For there to be a proposal within the meaning of s 176, it is not necessary that there should be a scheme in a complete form capable of being presented to the creditors for being voted on   Where there is such a proposal, and even before it is put to anybody, the company or any member or creditor of the company may move the court for a restraining order pursuant to s 176(10). The policy of the section is not such that a s 176(10) application has to be tagged on to a s 176(1) application. The two may be brought independent of the other.

[24] Also relevant is the case of Lityan Holdings Berhad and Others [2007] MLJU 66; [2007] 3 CLJ 554 where it is held:

A restraining order could not be made under s 176(10) of the Companies Act 1965 based merely on facts stated in the supporting affidavit of the plaintiffs. The granting of a restraining order is a serious matter that involves the interest of shareholders and creditors of the company. Firstly, before a restraining order can be granted under s 176(10) there must be in place a proposed  compromise or arrangement between the plaintiff and its creditors, or any class of them or between the company and its members or any class of them . Secondly, the company must be able to present a viable proposal for the consideration of the court supported by views of experts.

[25] In Jin Lin Wood Industries Sdn Bhd & Ors v Mulpha International Bhd [2005] MLJU 326; [2005] 7 CLJ 208 where at held [2] and [3] it states:

The restraining order needed to be extended so that the scheme would not be defeated by the filing of legal suits. If legal suits were to get in the way, all the effort, preliminary discussions and liaising with the relevant authorities to fulfil all the legal requirements would come to naught. As far as the authorities were concerned, the Securities Commission had asked for and had obtained information regarding the restructuring. The Ministry of International Trade and Industry (MITI) had said that in principle, they had no objections to the scheme.
The mere exclusion of a certain creditor does not open the applicants to imputations of mala fides and abuse of process. Under s 176(1), the applicants have the discretion not to compromise with all creditors and the rights of the remaining creditors are merely stayed. Further, there was no reason to worry about being left out in the cold as there were sufficient safeguards under the provisions of the Companies Act 1965, for instance ss 176(10B), (10C), (10D), (10F) and (10G) that provide stringent penalties for violators.

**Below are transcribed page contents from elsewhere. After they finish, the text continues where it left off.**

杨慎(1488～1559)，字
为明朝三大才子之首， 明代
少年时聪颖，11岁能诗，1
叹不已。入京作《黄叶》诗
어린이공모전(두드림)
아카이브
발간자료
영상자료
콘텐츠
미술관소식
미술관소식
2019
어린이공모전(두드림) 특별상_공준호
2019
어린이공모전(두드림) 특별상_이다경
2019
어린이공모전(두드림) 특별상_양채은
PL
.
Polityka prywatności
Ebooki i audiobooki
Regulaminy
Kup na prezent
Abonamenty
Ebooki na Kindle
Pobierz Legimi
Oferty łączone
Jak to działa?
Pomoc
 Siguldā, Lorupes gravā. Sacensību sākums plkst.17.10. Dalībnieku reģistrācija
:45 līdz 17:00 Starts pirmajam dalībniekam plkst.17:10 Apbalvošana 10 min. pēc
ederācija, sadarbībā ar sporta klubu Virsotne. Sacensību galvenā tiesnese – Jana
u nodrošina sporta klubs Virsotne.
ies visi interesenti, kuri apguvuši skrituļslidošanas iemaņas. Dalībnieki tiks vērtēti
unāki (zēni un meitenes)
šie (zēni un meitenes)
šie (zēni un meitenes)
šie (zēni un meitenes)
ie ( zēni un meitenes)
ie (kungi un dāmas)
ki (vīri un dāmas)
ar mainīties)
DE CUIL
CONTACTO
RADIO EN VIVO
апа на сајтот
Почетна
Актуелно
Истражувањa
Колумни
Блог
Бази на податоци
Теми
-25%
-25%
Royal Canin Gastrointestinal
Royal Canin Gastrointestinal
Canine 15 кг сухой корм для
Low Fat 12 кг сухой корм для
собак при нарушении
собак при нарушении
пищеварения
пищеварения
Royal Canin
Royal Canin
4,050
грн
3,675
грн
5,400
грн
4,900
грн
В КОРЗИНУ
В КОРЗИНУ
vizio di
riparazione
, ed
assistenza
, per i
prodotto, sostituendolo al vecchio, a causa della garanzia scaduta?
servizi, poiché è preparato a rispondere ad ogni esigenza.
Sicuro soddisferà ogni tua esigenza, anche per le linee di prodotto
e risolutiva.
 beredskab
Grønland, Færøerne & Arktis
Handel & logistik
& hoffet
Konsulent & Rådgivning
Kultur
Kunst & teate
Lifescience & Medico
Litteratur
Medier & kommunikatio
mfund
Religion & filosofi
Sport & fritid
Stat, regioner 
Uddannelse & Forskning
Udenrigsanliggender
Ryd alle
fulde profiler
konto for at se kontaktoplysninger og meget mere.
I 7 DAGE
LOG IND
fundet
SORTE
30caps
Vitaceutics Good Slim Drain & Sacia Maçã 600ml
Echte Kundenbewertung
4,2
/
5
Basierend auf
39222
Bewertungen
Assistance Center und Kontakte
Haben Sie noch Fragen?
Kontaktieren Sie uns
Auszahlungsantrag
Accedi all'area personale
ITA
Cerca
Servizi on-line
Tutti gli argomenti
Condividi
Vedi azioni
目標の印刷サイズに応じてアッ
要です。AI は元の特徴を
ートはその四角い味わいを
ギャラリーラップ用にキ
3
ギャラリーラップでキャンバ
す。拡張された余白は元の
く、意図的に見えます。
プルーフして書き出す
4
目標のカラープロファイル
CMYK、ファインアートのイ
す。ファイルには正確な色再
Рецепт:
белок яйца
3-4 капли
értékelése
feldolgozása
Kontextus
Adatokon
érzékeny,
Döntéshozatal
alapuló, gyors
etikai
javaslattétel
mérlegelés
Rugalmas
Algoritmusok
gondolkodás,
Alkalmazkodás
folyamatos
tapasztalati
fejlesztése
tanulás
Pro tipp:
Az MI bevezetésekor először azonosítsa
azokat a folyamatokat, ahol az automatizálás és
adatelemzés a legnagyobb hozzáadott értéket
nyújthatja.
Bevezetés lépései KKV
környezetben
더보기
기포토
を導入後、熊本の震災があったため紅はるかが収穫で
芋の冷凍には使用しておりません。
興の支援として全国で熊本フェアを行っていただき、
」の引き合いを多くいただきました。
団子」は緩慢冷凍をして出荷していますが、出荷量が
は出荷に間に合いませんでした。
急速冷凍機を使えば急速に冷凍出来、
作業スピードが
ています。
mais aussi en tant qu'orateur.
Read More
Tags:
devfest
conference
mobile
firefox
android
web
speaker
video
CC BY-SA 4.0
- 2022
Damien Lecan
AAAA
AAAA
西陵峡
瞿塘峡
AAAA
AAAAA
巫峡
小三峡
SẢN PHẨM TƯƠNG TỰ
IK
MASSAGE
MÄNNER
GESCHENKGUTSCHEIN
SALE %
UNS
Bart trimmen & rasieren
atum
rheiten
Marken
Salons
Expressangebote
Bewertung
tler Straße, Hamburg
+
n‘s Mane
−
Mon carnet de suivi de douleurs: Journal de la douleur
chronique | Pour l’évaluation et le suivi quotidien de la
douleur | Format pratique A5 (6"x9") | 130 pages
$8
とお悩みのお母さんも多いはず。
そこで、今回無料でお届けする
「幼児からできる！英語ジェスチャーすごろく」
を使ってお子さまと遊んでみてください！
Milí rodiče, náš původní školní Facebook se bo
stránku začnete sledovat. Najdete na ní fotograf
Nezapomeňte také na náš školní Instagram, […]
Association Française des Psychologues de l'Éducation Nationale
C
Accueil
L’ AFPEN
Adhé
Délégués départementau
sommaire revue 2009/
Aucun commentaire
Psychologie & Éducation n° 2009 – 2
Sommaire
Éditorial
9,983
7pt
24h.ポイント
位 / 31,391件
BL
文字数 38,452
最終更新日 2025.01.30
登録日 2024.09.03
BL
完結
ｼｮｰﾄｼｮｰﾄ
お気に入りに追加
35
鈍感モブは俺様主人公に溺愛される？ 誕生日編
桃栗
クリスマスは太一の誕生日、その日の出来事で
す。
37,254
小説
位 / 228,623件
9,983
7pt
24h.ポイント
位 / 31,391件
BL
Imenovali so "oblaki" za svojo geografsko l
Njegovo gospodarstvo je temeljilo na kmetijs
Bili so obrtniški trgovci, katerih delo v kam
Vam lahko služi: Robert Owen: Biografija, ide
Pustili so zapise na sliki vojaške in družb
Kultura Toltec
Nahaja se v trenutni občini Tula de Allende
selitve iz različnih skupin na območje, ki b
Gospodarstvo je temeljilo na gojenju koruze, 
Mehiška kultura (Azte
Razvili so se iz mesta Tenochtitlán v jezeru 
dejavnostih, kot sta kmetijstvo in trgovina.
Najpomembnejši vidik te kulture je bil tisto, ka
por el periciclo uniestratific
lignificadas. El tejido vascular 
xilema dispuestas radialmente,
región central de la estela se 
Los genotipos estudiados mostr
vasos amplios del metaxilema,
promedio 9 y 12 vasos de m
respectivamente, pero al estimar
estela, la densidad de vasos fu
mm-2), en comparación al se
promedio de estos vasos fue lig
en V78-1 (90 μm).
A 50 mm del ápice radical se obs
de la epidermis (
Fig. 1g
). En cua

[26] Taking note of what are decided by these cases, this court is of the considered opinion that it would only be wise and fair to all parties concerned including the creditors, based on the facts of the present case to allow the application of the RO at least for one final time. This would allow an opportunity for the scheme to at least be rightly considered for its implementation. An RO denied now would only mean the applicant would be further put in a position of difficulty in trying to address the interest of all parties in its present challenging financial position. In this regard it would not benefit anyone if the RO is not granted...."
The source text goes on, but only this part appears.